Buy a light & go night-riding. Adds a whole new level of excitement! Oh, & start being thankful for what you do have & quit whining. You're welcome.


----------



## Givmedew (Sep 4, 2014)

big_slacker said:


> Easy solution. Buy a used bike cheap on ebay from someone who is selling it because they can't ride 3 miles on their local cart path without fainting. /troll
> 
> Seriously though, not sure what the health problems are but anything having to do with bikes needs to take a backseat to that. Whatever the fix is, major diet/lifestyle change, surgery, meds, etc... Do that, then worry about riding.


If biking doesn't make your injury, illness, or inability worse then I wouldn't quit riding.

I have a severe injury and I can't even stand or walk for long periods of time. It took 15 years after having my leg shredded from a 50MPH bicycle vs car accident to realize I could ride a bike without it hurting as bad as walking.

When looking for a road bike Niner Bikes showed up with a ton of bikes. I get a hard on for technology and technology they did have. Anyways long story short I ended up on a Rip 9 on a trail I thought would kill me (Saw Wee Kee) survived and kept up.

That ride changed my life... It was the most fun I ever had. I told the Niner guy that day that he added a member to the MTB universe and that even if it took me a year and it was used that it would be a Niner and not because of 29" wheels but because I owed it to that company.

Anyways

When I get home from rides I am in pain, on the trail my chest and heart are in pain. I get a headache from the oxygen starvation to my brain (my legs are steeling it all) Saw Wee Kee wasn't too bad climbing wise but anyways because I can't jog, run and barely walk I am out of shape enough in the heart and lung department that it's hurts.

I can tell you that you can't be in as much pain after and during as I am and I still do it and enjoy it. I am not one of those pain lovers that can finish all their weight reps either.

I'm on this forum right now killing time while my wife is out with our friends.

I am confined to the bed for the rest of the day and won't be able to make it outside my house tomorrow. Even with 100MCG/HR of Fentanyl, 30mg of ox,y for breakthrough and a Neurostimulator Implant. I won't be going anywhere for a while.
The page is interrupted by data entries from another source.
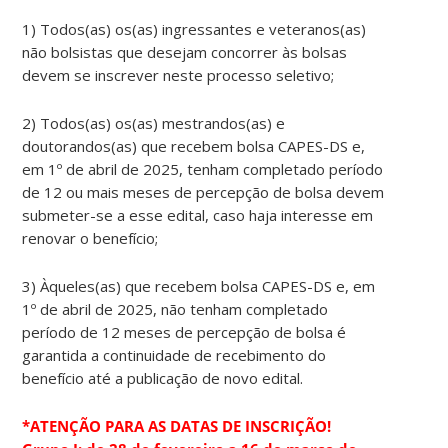
1) Todos(as) os(as) ingressantes e veteranos(as)
não bolsistas que desejam concorrer às bolsas
devem se inscrever neste processo seletivo;
2) Todos(as) os(as) mestrandos(as) e
doutorandos(as) que recebem bolsa CAPES-DS e,
em 1º de abril de 2025, tenham completado período
de 12 ou mais meses de percepção de bolsa devem
submeter-se a esse edital, caso haja interesse em
renovar o benefício;
3) Àqueles(as) que recebem bolsa CAPES-DS e, em
1º de abril de 2025, não tenham completado
período de 12 meses de percepção de bolsa é
garantida a continuidade de recebimento do
benefício até a publicação de novo edital.
*ATENÇÃO PARA AS DATAS DE INSCRIÇÃO!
I am still going to ride. I will be ready by this weekend!

So unless your riding actually makes your health worse you just can't handle the pain.

So why complain about the wheelchair paths when it sounds like the correct fit.

As far as *****ing about the industry!!!

Dude I bought a used Niner Air9 for $800 I would have bought a used Jamis Dragon for $500 if I didn't feel like I owed Niner for spending a ton of money to send some guy from Colorado to Illinois with a ton of bikes and introducing me to the sport.

You didn't have to buy a $2000 bike and you certainly didn't have to buy it new! Someone will gladly snatch it up from you for less than $1000.

My opinion... Throw some slicks on it engage the lockout and keep it. If the trails ever coming calling again you won't regret selling it.

I'm poor I lost a 6 figure job because I ran out of FMLA from all my surgeries. I don't have much of a job now (just do contract work a few times year to pay the bills) so don't ***** about the cash.

You will have to figure it out yourself nobody can do that for you. I've given up on guns, wave runners, motorcycles and cars because no matter what those are expensive but I know people with $$3000-6000 MTBs who make $20-30k a year and drive 80s 4 cylinder pickups. It's actually quite common. Also know someone with a brand new Lexus and a $2000 hardtail who makes $60k. He rides daily...

It's whatever your priorities are...

If you can push yourself to make it through the pain then do it.

As for 40miles... It's about that to Saw Wee Kee and about 25 to Palos for me...

That's what friends are for...

50% of the MTBers I meet are so friendly that I have made several friends.

The guy who vacuums the stairs in my condo noticed one of my bikes and now we ride together...

CARPOOL!!!!

Take turns... Trails are not as fun alone anyways!

Regardless good luck with your health whatever it is.


----------



## slapheadmofo (Jun 9, 2006)

musikron said:


> So I guess its time to sell my practically brand new bike (maybe 200 miles) at a huge loss, just to get the fuking thing out of my house, so it will quit tricking me into wasting more money on gas to the trailhead, helmets, gloves, camelbacks, stans, shades, shorts, racks, repairstands, and all the other overpriced crap I never used to need when I rode 100miles a day as a kid, but now can't seem to live without. And stop me from wasting my time, thinking that riding will have the effect it used to in my youth, being happy, free, and having fun for no cost, instead its just a big expensive pain in my ass.
> 
> I should never have wasted thousands on trying to relive nostalgia, the world has moved on, and off road biking has been modernized into a politically correct consumerist hell.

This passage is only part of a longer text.